Segundo o especialista, o ideal é reduzir ao máximo o consumo de adoçantes artificiais. Entre as opções disponíveis, a Stevia, considerada uma alternativa mais natural, pode ser utilizada com cautela e em pequenas quantidades. De acordo com ele, estudos indicam que até cerca de 10 gotas por dia não provocariam alterações significativas na flora intestinal.
A discussão sobre a segurança dos adoçantes ganhou destaque após a Agência Internacional de Pesquisa em Câncer (IARC), vinculada à Organização Mundial da Saúde (OMS), classificar o aspartame como “possivelmente cancerígeno para humanos”. A agência avalia o potencial de determinadas substâncias causarem câncer, independentemente da quantidade consumida.
Nesse sistema de classificação, o aspartame foi incluído no grupo 2B, categoria que reúne substâncias consideradas possivelmente cancerígenas. O grupo 1, por sua vez, inclui agentes com comprovação de relação direta com o desenvolvimento da doença. Estudos apontam que o fígado poderia ser um dos órgãos potencialmente afetados.
Já a Food and Drug Administration (FDA), órgão regulador ligado ao Departamento de Saúde e Serviços Humanos dos Estados Unidos, analisou os mesmos dados e concluiu que o consumo do aspartame é seguro quando mantido dentro dos limites recomendados. Para atingir o máximo diário indicado, por exemplo, um adulto precisaria ingerir aproximadamente entre nove e 14 latas de refrigerante zero em um único dia.
O aspartame é cerca de 200 vezes mais doce que o açúcar, o que explica seu uso em pequenas quantidades em bebidas e alimentos industrializados.
Entre os adoçantes artificiais mais conhecidos estão sacarina, ciclamato e aspartame. Já algumas alternativas consideradas naturais também são utilizadas como substitutas do açúcar e, segundo estudos, não apresentaram associação relevante com o desenvolvimento de câncer.

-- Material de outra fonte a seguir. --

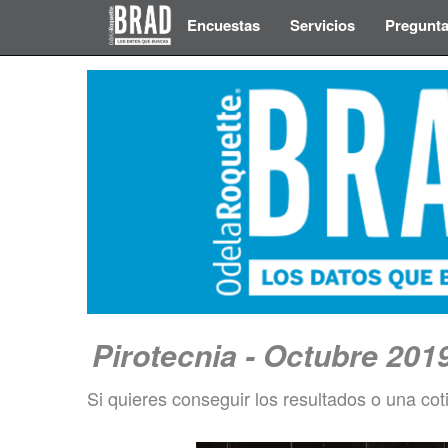
Encuestas
Servicios
Pregunta
Pirotecnia - Octubre 201
Si quieres conseguir los resultados o una cot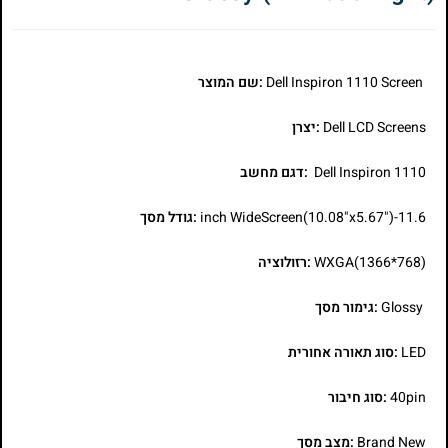
Dell Inspiron 1110 Screen
:שם המוצר
Dell LCD Screens
:יצרן
Dell Inspiron 1110
:דגם מחשב
11.6-inch WideScreen(10.08"x5.67")
:גודל מסך
WXGA(1366*768)
:רזולוציה
Glossy
:גימור מסך
LED
:סוג תאורה אחורית
40pin
:סוג חיבור
Brand New
:מצב מסך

- Stevia — extraída das folhas da planta Stevia rebaudiana
- Xilitol — feito do álcool de açúcar do milho
- Eritritol — produzido por fermentação da glicose
- Açúcar de coco — feito da seiva do coqueiro
- Xarope de agave — extraído da planta de mesmo nome
- Sorbitol — encontrado em frutas como maçã e ameixa
Especialistas reforçam que, independentemente da escolha, o consumo deve ser feito com moderação e sempre aliado a uma alimentação equilibrada.